Teaching Multicultural Literature: A Workshop for the Middle Grades
Research and Discovery: Shirley Sterling and Laura Tohe
At the Skokomish reservation in Washington State, Sally Brownfield and her eighth-grade students study the literature and issues related to the Indian boarding school program through community involvement and self-examination. Brownfield begins with her students’ questions and supports them through a cycle of investigation, discussion, presentation, and reflection as they seek answers. The students use Shirley Sterling’s novel My Name Is Seepeetza and the poetry of Laura Tohe as lenses through which to explore topics of their choosing. The class visits the Skokomish Tribal Center to interview tribal elders about the impact of the residential boarding program on the community. Author Shirley Sterling visits the class and answers student questions related to her novel, her life, and their research topics.

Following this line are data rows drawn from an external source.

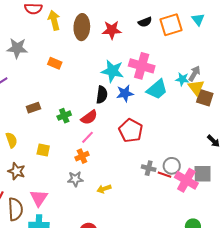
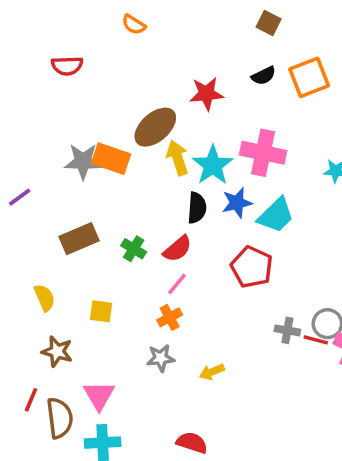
yellow arrow: (54, 20) -> (177, 158), moved
brown ellipse: (82, 27) -> (155, 127), moved, turned 50
gray star: (17, 48) -> (83, 161), moved
orange rectangle: (55, 63) -> (111, 159), size x1.5
cyan star: (113, 71) -> (213, 165), turned 30
cyan trapezoid: (157, 89) -> (276, 215), moved
brown rectangle: (33, 108) -> (79, 239), size x1.5
green cross: (64, 116) -> (134, 249), turned -32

As Brownfield’s students uncover a subject that has long been painful in the Native American community, they write, talk, and work together to construct new knowledge — and reflect on how their discoveries change them. Teacher educator Jerome Harste notes that Brownfield’s approach encourages students to use what they learn “to take action and begin to position themselves differently in the world — to make a difference.”
The following is a summary of the activities featured in Workshop video 3. The activities were part of a larger unit on Native American history and residential schools. In adapting them to your own classroom, students, and overall curriculum, you may choose to vary the sequence or timing presented here.
Sally Brownfield introduces My Name Is Seepeetza and asks her students to speculate about the book’s content based on the material on its front and back covers. The class begins a K/W/L chart listing what they know and want to know about Indian residential schools. (See Teaching Strategies: K/W/L Chart.)
- Brownfield and the whole class begin reading the book aloud. Brownfield explains that they’ll be writing individual journals as they read, and that these will include personal K/W/L charts, reading and research guides, and blank journal pages. (See Teaching Strategies: Journaling.)
- The students continue reading in their small groups. They may choose to read aloud to each other or read silently. Brownfield asks them to note and discuss any new or unusual words in the text — for example, the term “slipwire fence.”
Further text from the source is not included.